Every `avp eval run` ends with a **voyage id** (e.g. `swift-harbor`) and writes
the eval's data. The CLI produces the data; the site renders it. A benchmark post
is: run the eval → view it → write.

- **the voyage id** — a short, memorable handle for the run, printed when it
  finishes. `avp eval view <id>` opens it on the site; `avp eval list` shows recent
  ids. (Bare `avp eval view` opens the latest, no id needed.)
- **`trajectories.json`** — the whole eval in the `by_commission` shape
  [agentvoyagerproject.com](https://agentvoyagerproject.com) renders (keyed by
  commission, each carrying every run's full AVP trajectory, plus a `commissions`
  block of each one's config). `avp eval view` opens it; or drop it into the site.
  One file per agent when you compare several.

## How it works

`avp eval` drives any conforming AVP agent through the same contract the
conformance harness uses: `<agent> run --commission <file> --out <ndjson>`,
declared in the agent's `avp-conformance.json` — executed inside an OpenSandbox
container built from the env's derived image.

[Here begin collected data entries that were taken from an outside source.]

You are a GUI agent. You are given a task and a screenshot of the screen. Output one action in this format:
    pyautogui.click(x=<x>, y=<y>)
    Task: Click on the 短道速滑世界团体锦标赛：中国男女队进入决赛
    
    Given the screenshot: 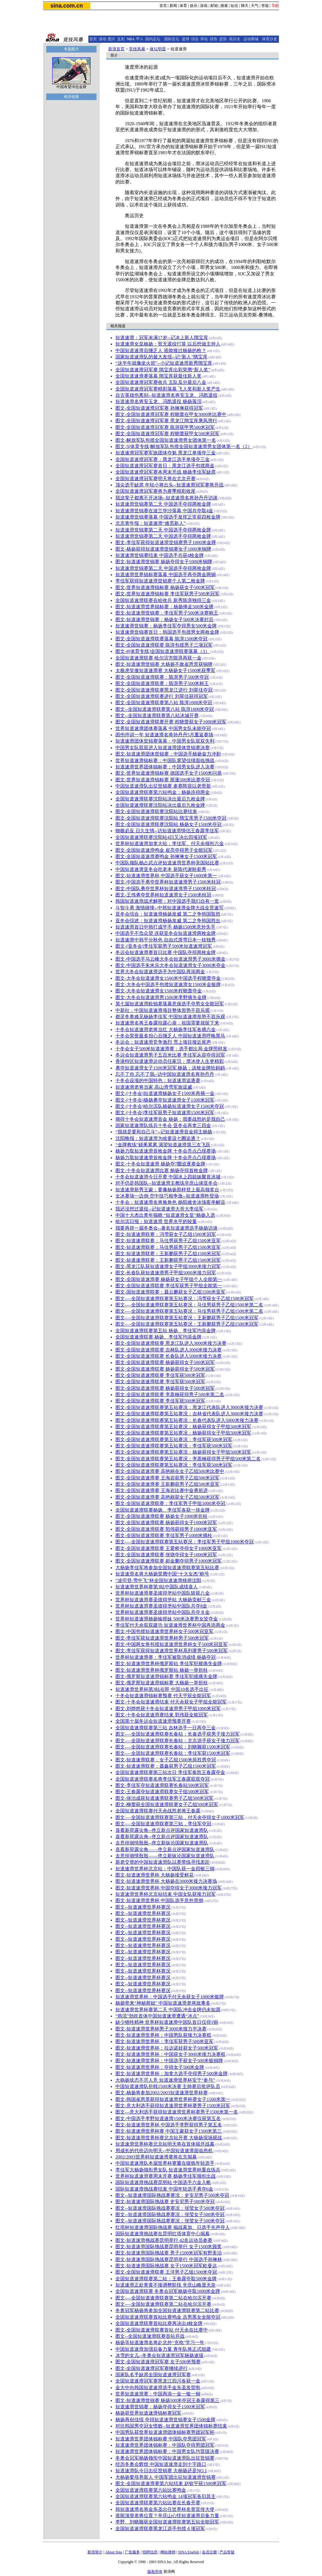 What is the action you would take?
    pyautogui.click(x=164, y=766)
    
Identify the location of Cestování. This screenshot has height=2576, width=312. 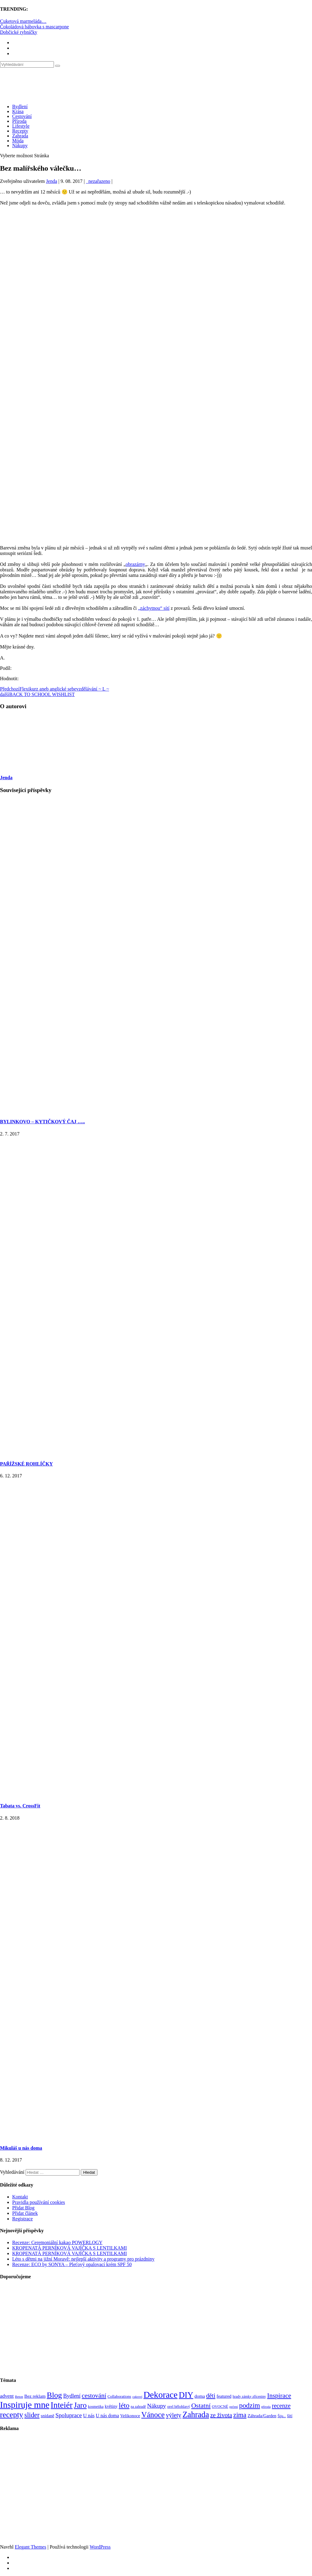 (22, 116).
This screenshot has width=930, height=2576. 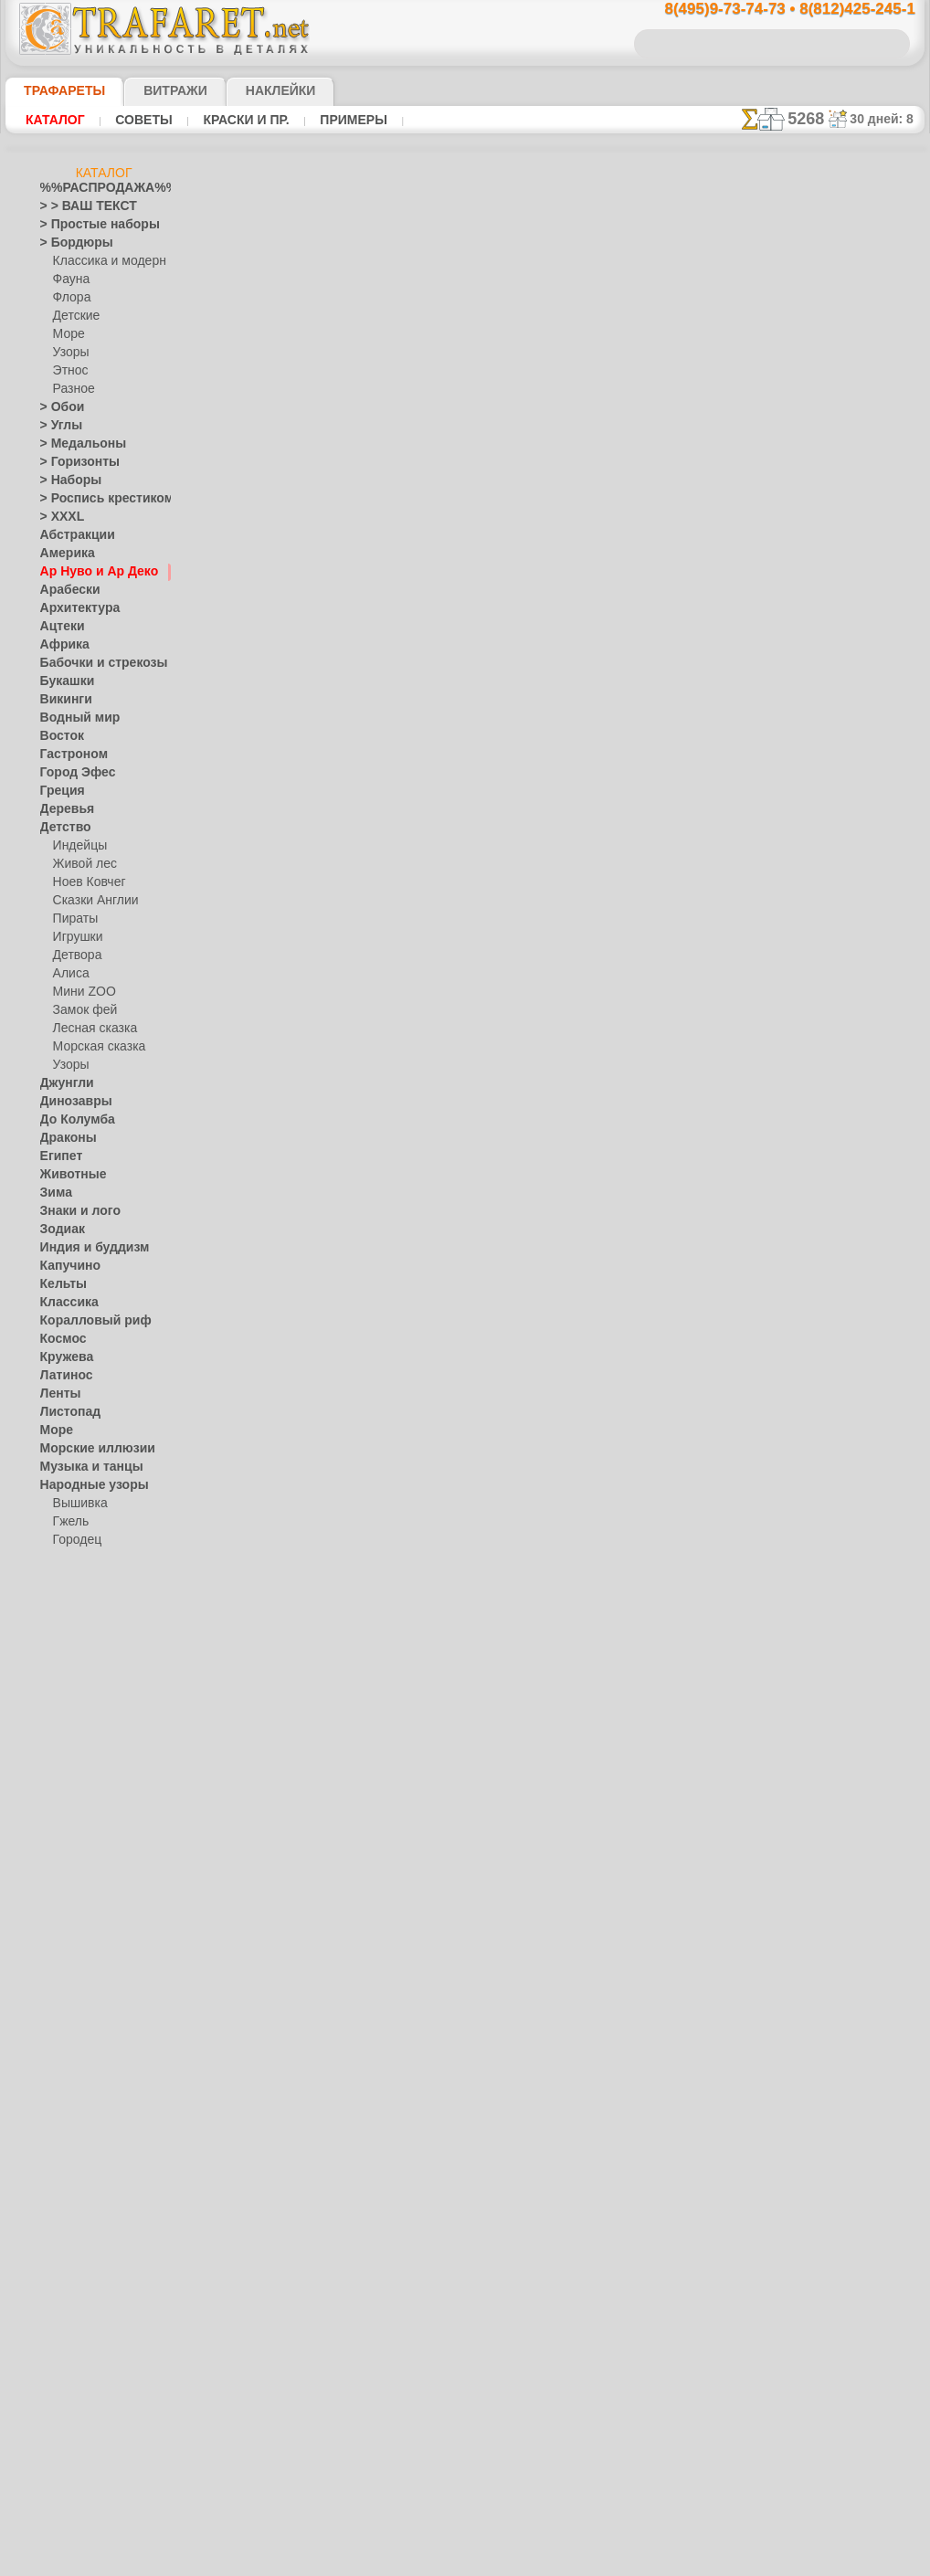 What do you see at coordinates (76, 1650) in the screenshot?
I see `Хохлома` at bounding box center [76, 1650].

For each commission/item it
composes a Commission, boots a fresh sandbox (workspace + io dirs
bind-mounted), runs the agent, reduces the trajectory, extracts the final
answer, scores it by the named scorer, and ranks a `Board`.

Layout:

```
src/avp_cli/
  cli.py            # the `avp` umbrella: init / eval / cm / agent / run / env / sandbox
  paths.py          # the ~/.avp asset root (AVP_HOME): commissions/ + runs/ + agents/
  library.py        # the portable commission library (~/.avp/commissions/<id>.json)
  config.py         # load an eval JSON config -> internal engine (the config-not-code seam)
  commission.py     # inspect a Commission a library commission yields (show / validate)
  console.py        # rich Console + stdout(results)/stderr(progress) discipline
  brand.py          # the AVP ship logo + palette for the terminal
  viz.py            # trajectories -> agentvoyagerproject.com payload + view URL (avp eval view)
  osb.py            # the managed OpenSandbox control plane (config, spawn, egress policy)
  images.py         # env + agent recipe -> cached derived image (avp-env:<hash>)
  environment.py    # the env spec (image/packages/paths/files/setup/net/resources) + seeding
  agent.py          # run_agent: the run contract executed inside a sandbox
  agents.py         # agent sources + resolution (installed > dev fallback) + container recipes
  agent_install.py  # `avp agent install`: fetch a release / install local artifacts
  observability.py  # summarize: reduce a trajectory to per-run facts
  onboarding.py     # the WELCOME / agent-routing text
  state.py          # recent-run history under ~/.avp/runs (eval list / view / clear)
  catalog/          # avp init catalog: {eval, commissions} docs (parsebench / demo / custom)
  eval/             # the engine (internal)
    setup.py        #   Setup: one commission (id + Commission template; internal type)
    dataset.py      #   Dataset / Item
    scoring.py      #   scorers + FinalOutput / Score
    engine.py       #   run_eval, extract_final_output, RunResult, Board
    report.py       #   board_table (rich) + dump_json
```

The CLI is its own example: `avp init capitals` scaffolds the bundled
capitals eval and `avp eval run capitals.eval.json` runs it end-to-end
against a real agent. For agent-side integration examples (the drop-in
`AVPClaudeSDKClient`), see `agents/avp-claude-agent-sdk/python/`.